Last December, the NCAA, after lobbying by OSU, Big Ten and Sugar Bowl officials, kept the five players in the scandal eligible for the Sugar Bowl game. The NCAA's rationale for carrying the players' suspensions into the 2011 season instead was that "the student-athletes did not receive adequate rules education during the time period the violations occurred."
In other words, with OSU's acquiescence, the NCAA threw the school's compliance staff under the bus.
By the time the smoke cleared, Ohio State, despite earlier lauding Tressel's "body of work" as a principled man, sacrificed him for covering up the violations last season. The 12 victories in 2010 were voluntarily vacated, too.
"Considering the institution's rules education and monitoring efforts, the enforcement staff did not believe a failure to monitor charge was appropriate in this case," the investigators said on July 19, in accepting the punishment Ohio State had imposed on itself.
In other words, the NCAA said the OSU compliance staff did a darn swell job.

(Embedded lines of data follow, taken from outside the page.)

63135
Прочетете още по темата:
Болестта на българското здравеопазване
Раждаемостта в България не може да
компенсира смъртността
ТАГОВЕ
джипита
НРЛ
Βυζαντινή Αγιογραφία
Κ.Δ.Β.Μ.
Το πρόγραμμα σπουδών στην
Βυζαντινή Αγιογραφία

There is no consistency to the NCAA's view of OSU's compliance department at the scandal's beginning and at its virtual end. The expedient thing to do, because Ohio State football is so important to the Big Ten, the bowls, and the television networks' revenue, was to see no evil.
If the NCAA's integrity was impugned by its own words, though, so was that of Tressel.

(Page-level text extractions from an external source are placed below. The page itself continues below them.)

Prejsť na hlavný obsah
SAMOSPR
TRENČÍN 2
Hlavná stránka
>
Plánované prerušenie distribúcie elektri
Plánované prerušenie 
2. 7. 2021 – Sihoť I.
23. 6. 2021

"The reputation of a thousand years may be determined by the conduct of one hour," wrote Tressel, citing a Japanese proverb, in his book "The Winners Manual for the Game of Life."

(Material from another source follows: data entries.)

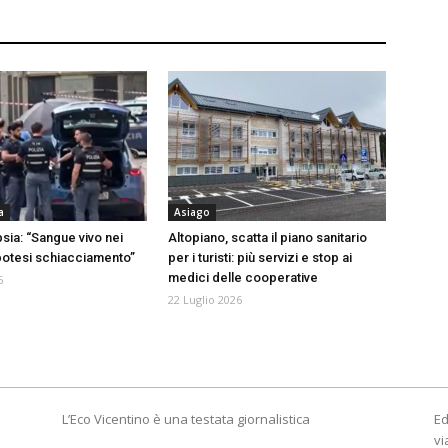
a
Asiago
opsia: “Sangue vivo nei
Altopiano, scatta il piano sanitario
potesi schiacciamento”
per i turisti: più servizi e stop ai
medici delle cooperative
6
22 Luglio 2026
L’Eco Vicentino è una testata giornalistica
Ed
vi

Neither Tressel, nor officials of the Big Ten, nor of Ohio State, nor of the NCAA, nor of the Sugar Bowl emerged from the scandal as the men of the hour.
The punishment Gee and Smith handed down on March 8 was a wrist slap for a wealthy coach -- a two-game suspension -- when the guilty players were serving five games, and a $250,000 fine. This was despite the fact that Tressel had twice been reprimanded in yearly evaluations by Smith's predecessor, Andy Geiger, for lack of timeliness in reporting violations and for failure to monitor automobile purchases by his players. (There is no written trail under Smith, who issues oral evaluations.)
On March 17, after the NCAA rejected OSU's appeal of the players' sentence, the suspension for Tressel grew to five games. Still later came, in chronological order, the resignation/forced resignation/retirement of Tressel.
On Memorial Day, the coach said he resigned.
"Jim Tressel decided to resign," said Smith then.
"Tressel was not told he would be fired if he didn't quit," Gee said on June 12. "He was not given an ultimatum."
OSU revealed that Tressel was forced out as part of its official response to the NCAA allegations on July 7.
In its "introductory statement," Ohio State argued that "the institution has imposed significant corrective and punitive actions upon itself and sought and received the resignation of Tressel."
The statement later added, "The institution is embarrassed by the actions of Tressel in this matter."
This is known as scapegoating.
The statement added, "... the university also said it is waiving a $250,000 fine imposed on Tressel and changing his resignation to a retirement."
Ka-ching.
Ohio State also agreed to pay Tressel $52,250 -- the equivalent of the salary and benefits he would have earned through the end of June. Tressel also will collect his unpaid sick and vacation time up to 250 hours and will be eligible for health insurance coverage for himself and his family under the plan available to all state retirees.
Ka-ching-a-ling. This is known as hush money.
Many will say, when the verdict comes down, that Ohio State did not get hammered because it is too big to fail. True, except in matters of integrity, conscience and leadership.